More meaningful consultation might be provided if thorough records of deworming treatments and associated fecal egg counts were captured in spreadsheets, allowing one to detect emerging resistance and to investigate perceived anthelmintic failures. Advanced approaches with the same data sets should support economic analyses in which the costs of monitoring can be compared directly to the differences in historical and current treatment costs. Evidence-based approaches should lead to fewer anthelmintic treatments of a herd within an annual cycle, and in many cases, the number of deworming episodes can be reduced by 50 percent or greater per annum.
Although the price of a dewormer syringe is considerably lower than the cost of a fecal analysis, regular monitoring ultimately will save money, and more importantly, preserve anthelmintic efficacy.
In summary, there is significant revenue potential in providing diagnostic and consultative services related to equine parasite control.

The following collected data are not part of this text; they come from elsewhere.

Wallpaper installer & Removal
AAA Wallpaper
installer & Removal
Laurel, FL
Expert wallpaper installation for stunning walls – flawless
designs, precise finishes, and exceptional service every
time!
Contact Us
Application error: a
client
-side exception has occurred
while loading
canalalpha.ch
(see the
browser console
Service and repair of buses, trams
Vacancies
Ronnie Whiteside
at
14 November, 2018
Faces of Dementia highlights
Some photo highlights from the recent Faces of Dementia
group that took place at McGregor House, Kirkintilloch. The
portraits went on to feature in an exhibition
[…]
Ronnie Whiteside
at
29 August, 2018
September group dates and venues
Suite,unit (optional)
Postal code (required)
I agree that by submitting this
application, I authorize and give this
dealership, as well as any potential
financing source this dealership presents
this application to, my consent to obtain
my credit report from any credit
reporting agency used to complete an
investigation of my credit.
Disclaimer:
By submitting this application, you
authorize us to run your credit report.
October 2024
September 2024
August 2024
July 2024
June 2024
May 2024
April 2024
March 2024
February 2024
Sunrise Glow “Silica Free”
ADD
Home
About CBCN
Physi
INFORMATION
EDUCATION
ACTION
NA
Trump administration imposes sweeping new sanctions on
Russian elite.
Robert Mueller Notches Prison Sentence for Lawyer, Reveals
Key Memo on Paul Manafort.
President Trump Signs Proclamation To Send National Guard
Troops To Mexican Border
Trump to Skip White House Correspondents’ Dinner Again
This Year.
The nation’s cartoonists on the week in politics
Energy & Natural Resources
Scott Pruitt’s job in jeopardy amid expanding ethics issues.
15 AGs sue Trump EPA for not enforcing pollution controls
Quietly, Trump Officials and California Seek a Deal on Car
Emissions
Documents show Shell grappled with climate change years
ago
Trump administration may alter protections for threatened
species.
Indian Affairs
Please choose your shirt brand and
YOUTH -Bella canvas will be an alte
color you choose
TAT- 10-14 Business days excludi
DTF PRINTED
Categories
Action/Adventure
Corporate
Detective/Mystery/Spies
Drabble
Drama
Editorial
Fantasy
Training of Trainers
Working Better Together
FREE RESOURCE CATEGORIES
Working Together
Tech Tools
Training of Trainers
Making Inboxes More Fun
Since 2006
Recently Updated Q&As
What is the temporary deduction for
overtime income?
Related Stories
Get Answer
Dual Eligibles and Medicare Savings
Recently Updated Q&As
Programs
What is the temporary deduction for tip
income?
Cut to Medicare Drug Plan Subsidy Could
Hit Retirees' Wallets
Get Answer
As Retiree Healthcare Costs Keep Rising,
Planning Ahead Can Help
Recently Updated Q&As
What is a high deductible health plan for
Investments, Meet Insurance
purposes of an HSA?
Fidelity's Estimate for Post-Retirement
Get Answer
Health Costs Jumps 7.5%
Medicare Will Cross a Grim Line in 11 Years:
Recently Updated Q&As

It is our personal experience that many horse owners are interested in these services. The demand in the U.S. appears to be rising and the veterinary community should take the necessary steps to meet this demand.
Questions to Engage Client Interest in Changing Parasite Control Practices
- Would you like to know whether the dewormers you are currently using in your herd are still effective?
- How much do you spend annually for equine parasite control? (Include the costs of drugs and diagnostic tests, plus reasonable labor per head for deworming.)
- Would you like to do a better job of parasite control in your herd, if the total annual expenditure could remain the same?
- Would you like to identify the horses in your herd that require intensive, average or minimal help in controlling their parasites?
- Are you aware that in the local climate, most horses in your herd only need to be dewormed six months out of the year, rather than perennially?
- Rather than adhering blindly to a rote schedule, would you allow us to design a deworming program which provides the greatest efficiency for your farm and simultaneously preserves drug efficacy?
- Would you be willing to spend less on dewormers and invest the difference (see #2) in monitoring and consultation services?
This paper was written by Craig R. Reinemeyer, DVM, PhD, East Tennessee Clinical Research, Inc., Rockwood, Tennessee; Martin K. Nielsen, DVM, PhD, Department of Large Animal Sciences, Faculty of Life Sciences, University of Copenhagen, Denmark; and Morgan McArthur, DVM, Vetspeak, New Berlin, Wisconsin.